Movieline recently spoke with the 55-year-old actor-playwright-songwriter about the quirky dynamics of Paper Man, when it's OK to have a voice in your head, and the writing methods that help him pen an entire play in a month or less.

This one took years to get going, and--

They all do nowadays! They all do.

How long had you stuck with it?

I think I read it a year before we did. When did we do it? November 2008? So I probably read it at the end of 2007 and wanted to do it. And was going to do it, but then they had trouble getting the money, and then I did this Tommy Tune thing. And I waited. And it was great, because I'm glad Lisa and Ryan and Emma were able to do it. Part of it was me just taking some other things while they tried to get the money.

I was just looking at the poster for this film -- and its tagline, "It's grow-up time." Does it have to be so all-or-nothing? Must Richard make such a clean break from his imaginary friend? The voice in his head?
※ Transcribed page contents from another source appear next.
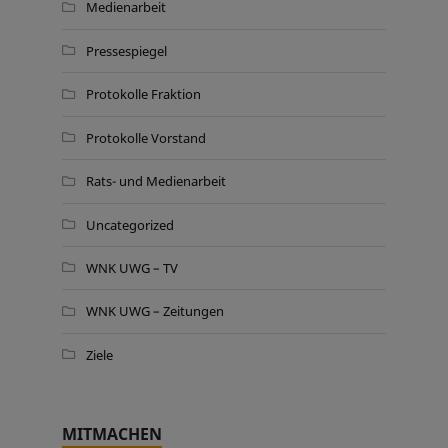
Medienarbeit
Pressespiegel
Protokolle Fraktion
Protokolle Vorstand
Rats- und Medienarbeit
Uncategorized
WNK UWG – TV
WNK UWG – Zeitungen
Ziele
MITMACHEN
Well, a voice in his head is one thing. Having Ryan Reynolds as your imaginary friend dressed in a cape who seems to control your life in a way where you can;t even move to the first sentence of your next novel -- or into Wednesday? You're stuck. I think there's moderation in having a "voice in your head." I think it's not just being stuck with writer's block; he's stuck in his life. He needs to get rid of that imaginary friend who he probably should have gotten rid of years ago, but he doesn't know how to do that. I think what he finds in Emma Stone's character -- the 17-year-old girl -- I think they know instinctively that whatever it is they're missing, or whatever they need to move on, is in that other person. Early on, they know it's beyond sexual; that isn't it. It's bigger than that, and they realize it's bigger than that. But they don't know what it is. I think that's what I found interesting about the story: that search.

I asked Emma this question as well, but what is Richard and Abby's relationship? I mean, there is some sexual tension there.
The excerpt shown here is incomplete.